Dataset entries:
=== Begin Enclosure ===

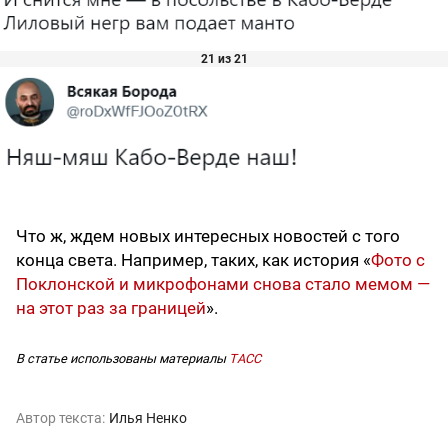
21 из 21
Что ж, ждем новых интересных новостей с того
конца света. Например, таких, как история «
Фото с
Поклонской и микрофонами снова стало мемом —
на этот раз за границей
».
В статье использованы материалы
ТАСС
Автор текста:
Илья Ненко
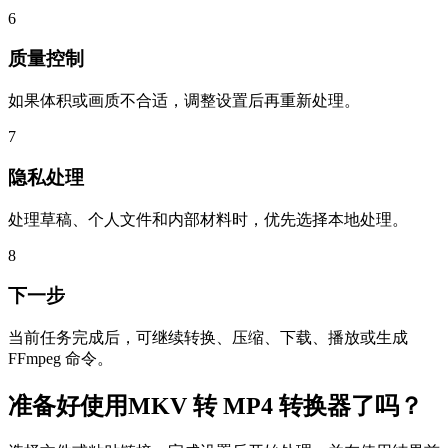
6
质量控制
如果体积或画质不合适，调整设置后再重新处理。
7
隐私处理
处理草稿、个人文件和内部材料时，优先选择本地处理。
8
下一步
当前任务完成后，可继续转换、压缩、下载、播放或生成
FFmpeg 命令。
准备好使用MKV 转 MP4 转换器了吗？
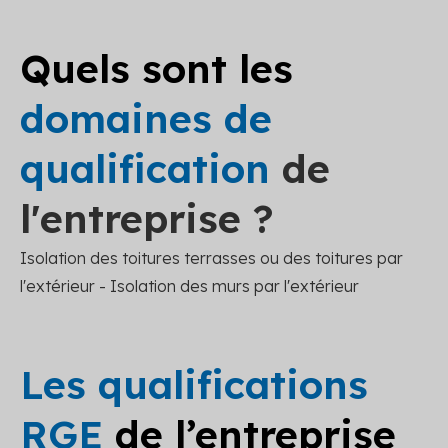
Quels sont les
domaines de
qualification
de
l'entreprise ?
Isolation des toitures terrasses ou des toitures par
l'extérieur - Isolation des murs par l'extérieur
Les qualifications
RGE
de l’entreprise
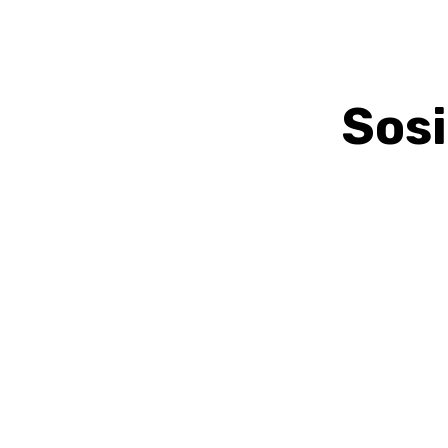
Sosi
BAGIKAN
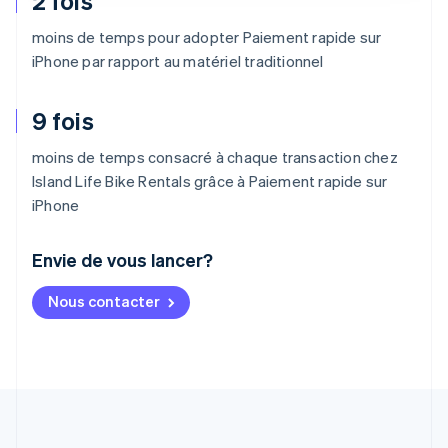
2 fois
moins de temps pour adopter Paiement rapide sur
iPhone par rapport au matériel traditionnel
9 fois
moins de temps consacré à chaque transaction chez
Island Life Bike Rentals grâce à Paiement rapide sur
iPhone
Envie de vous lancer?
Allemagne
Nous contacter
Deutsch
English
Australie
English
Autriche
Deutsch
English
Belgique
Nederlands
Français
Deutsch
English
Brésil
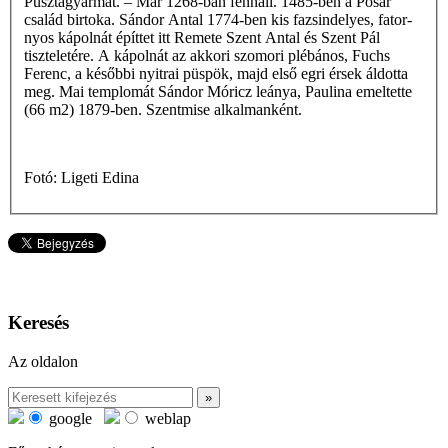
Pusztagyarmat. – Már 1268-ban fennáll. 1485-ben a Posár
család birtoka. Sándor Antal 1774-ben kis fazsindelyes, fator-
nyos kápolnát építtet itt Remete Szent Antal és Szent Pál
tiszteletére. A kápolnát az akkori szomori plébános, Fuchs
Ferenc, a későbbi nyitrai püspök, majd első egri érsek áldotta
meg. Mai templomát Sándor Móricz leánya, Paulina emeltette
(66 m2) 1879-ben. Szentmise alkalmanként.
Fotó: Ligeti Edina
Keresés
Az oldalon
google
weblap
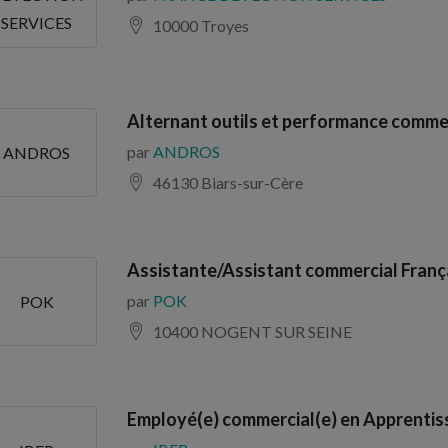
SERVICES
10000 Troyes
Alternant outils et performance comme
par
ANDROS
ANDROS
46130 Biars-sur-Cère
Assistante/Assistant commercial Franç
par
POK
POK
10400 NOGENT SUR SEINE
Employé(e) commercial(e) en Apprentis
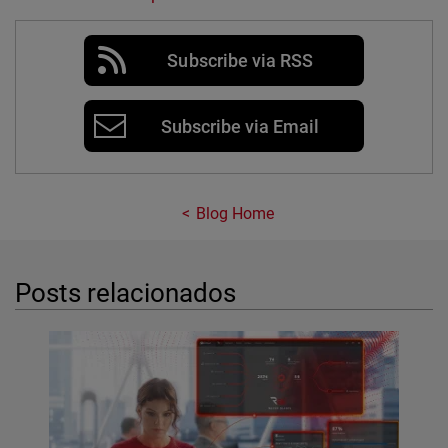
Subscribe via RSS
Subscribe via Email
Blog Home
Posts relacionados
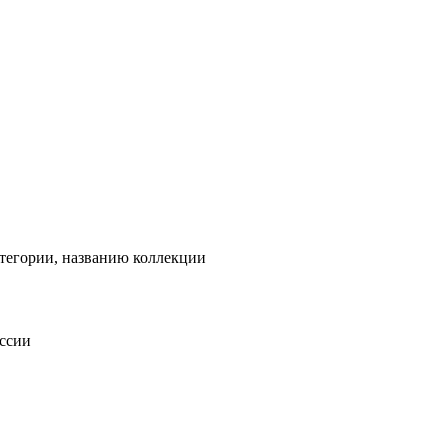
тегории, названию коллекции
оссии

=== End Enclosure ===

**Work required**
Print each of the records above exactly as written, leaving no picture in the copy.

**Solution to the exercise**
21 из 21
Что ж, ждем новых интересных новостей с того
конца света. Например, таких, как история «
Фото с
Поклонской и микрофонами снова стало мемом —
на этот раз за границей
».
В статье использованы материалы
ТАСС
Автор текста:
Илья Ненко
6
质量控制
如果体积或画质不合适，调整设置后再重新处理。
7
隐私处理
处理草稿、个人文件和内部材料时，优先选择本地处理。
8
下一步
当前任务完成后，可继续转换、压缩、下载、播放或生成
FFmpeg 命令。
准备好使用MKV 转 MP4 转换器了吗？
Quels sont les
domaines de
qualification
de
l'entreprise ?
Isolation des toitures terrasses ou des toitures par
l'extérieur - Isolation des murs par l'extérieur
Les qualifications
RGE
de l’entreprise
Sosi
BAGIKAN
2 fois
moins de temps pour adopter Paiement rapide sur
iPhone par rapport au matériel traditionnel
9 fois
moins de temps consacré à chaque transaction chez
Island Life Bike Rentals grâce à Paiement rapide sur
iPhone
Envie de vous lancer?
Allemagne
Nous contacter
Deutsch
English
Australie
English
Autriche
Deutsch
English
Belgique
Nederlands
Français
Deutsch
English
Brésil
Pusztagyarmat. – Már 1268-ban fennáll. 1485-ben a Posár
család birtoka. Sándor Antal 1774-ben kis fazsindelyes, fator-
nyos kápolnát építtet itt Remete Szent Antal és Szent Pál
tiszteletére. A kápolnát az akkori szomori plébános, Fuchs
Ferenc, a későbbi nyitrai püspök, majd első egri érsek áldotta
meg. Mai templomát Sándor Móricz leánya, Paulina emeltette
(66 m2) 1879-ben. Szentmise alkalmanként.
Fotó: Ligeti Edina
Keresés
Az oldalon
google
weblap
SERVICES
10000 Troyes
Alternant outils et performance comme
par
ANDROS
ANDROS
46130 Biars-sur-Cère
Assistante/Assistant commercial Franç
par
POK
POK
10400 NOGENT SUR SEINE
Employé(e) commercial(e) en Apprentis
Subscribe via RSS
Subscribe via Email
Blog Home
Posts relacionados
тегории, названию коллекции
оссии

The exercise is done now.